(Data extracted from a collection)
###

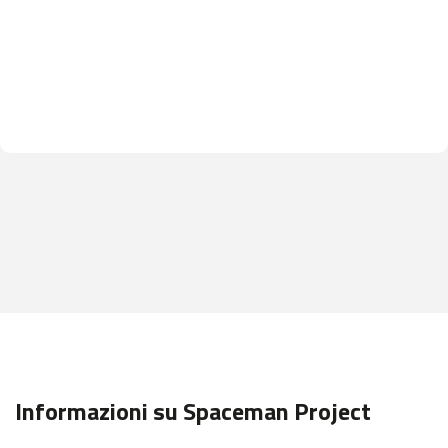
Informazioni su Spaceman Project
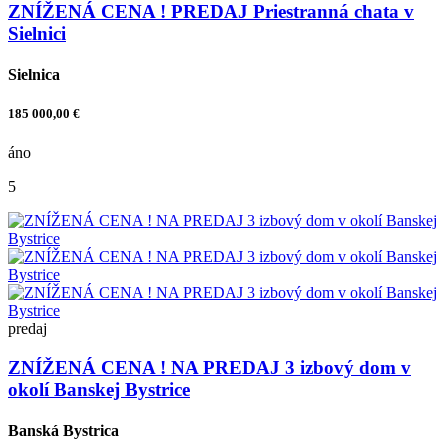
ZNÍŽENÁ CENA ! PREDAJ Priestranná chata v
Sielnici
Sielnica
185 000,00 €
áno
5
predaj
ZNÍŽENÁ CENA ! NA PREDAJ 3 izbový dom v
okolí Banskej Bystrice
Banská Bystrica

###

__Exercise directions__. Write out the records above exactly as they stand, leaving out every picture.

__Response area__.
Informazioni su Spaceman Project
ZNÍŽENÁ CENA ! PREDAJ Priestranná chata v
Sielnici
Sielnica
185 000,00 €
áno
5
predaj
ZNÍŽENÁ CENA ! NA PREDAJ 3 izbový dom v
okolí Banskej Bystrice
Banská Bystrica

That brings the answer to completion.